He isn’t, of course. He’s 94. But his attitude seems to be: So what? There isn’t a trip he won’t take, a celebration he won’t celebrate, or a wedding toast he won’t spontaneously give. He was in Tel Aviv when the Israel-Hamas war broke out, and though dozens of friends were working to get him back to the United States, he refused to fly out until a flight west (rather than through, say, the United Emirates or Bahrain) could be arranged. Principles!
The point is that with a father who continues to live so large, both in reality and in my own psyche, I have a hard time truly grasping the reality of my own non-youth. With a living, op-ed writing (he loves to write op-eds), telephoning, deal-making, and world-traveling father, I’ve been able to put off thoughts of my own mortality to the degree that I dwell in the semi-fantasy that I have years, if not decades of vigor, still to go. I say a semi-fantasy because the adult, reasoning part of my mind knows full well how old I am, what’s happening to my own body, and what I look like. But the other part, the part where hopes and fears and dreams and aspirations and psyche itself lives — that’s another story.
And on those rare occasions when the bottom-line reality of the incessant ticking out of my own lifespan hits, I can always turn to my collection of family photographs. See? In that one, Dad’s sitting in the middle, flanked by two kids per side. And there he is again, seated on the sofa, with the four of us behind him. And again and again and again, as the family is large, and the weddings (and other occasions) keep coming.
Unlike me and my siblings, most of my friends have long since been orphaned, long since become the older generation, and with the promotion, lost any illusion they might have had of endless parental protection. My hunch is that for most people who manage to grow up to be grownups, the illusion wanes, and then disappears altogether no matter what. After all, our parents, age, and with age comes illness, weakness, confusion, senility, and worse. But I have never had to care for an aged or sick parent: when my mother was sick, she was cared for at home by professionals, and even if she hadn’t been, she lived in Virginia, whereas at the time I lived in Louisiana, a bit far for a daily round of caretaking. As for my father, he continues to live in his own home, all four stories of it, where he conducts his own affairs — albeit with the help of an assistant and a housekeeper and regular visits from family and his large fan base — but nonetheless without much in the way of fuss.

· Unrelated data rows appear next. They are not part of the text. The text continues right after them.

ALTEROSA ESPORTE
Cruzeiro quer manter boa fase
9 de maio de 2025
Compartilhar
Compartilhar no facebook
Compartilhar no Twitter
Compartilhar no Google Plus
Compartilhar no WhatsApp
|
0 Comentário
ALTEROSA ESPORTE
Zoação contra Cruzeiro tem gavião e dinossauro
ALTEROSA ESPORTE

My cousin Clare also has a living father, in her case, my uncle by marriage, Frank, and Frank is even older than my father, if only by half a year. Clare and I recently talked about our respective fathers’ seeming immortality, how wonderful it is to still have them, but how downright weird it is, too, to look in the mirror to see gray hair, lines, wrinkles and (in my case) dewlaps, and still perceive yourself, in some essential inner way, as someone’s kid. Clare and I didn’t come to any particular insights on the matter — the matter being a problem that isn’t a problem — but we are sure to continue the discussion at Uncle Frank’s 95th birthday party this winter. May he live to be 100. May my own father, who always played to win, live to be 101.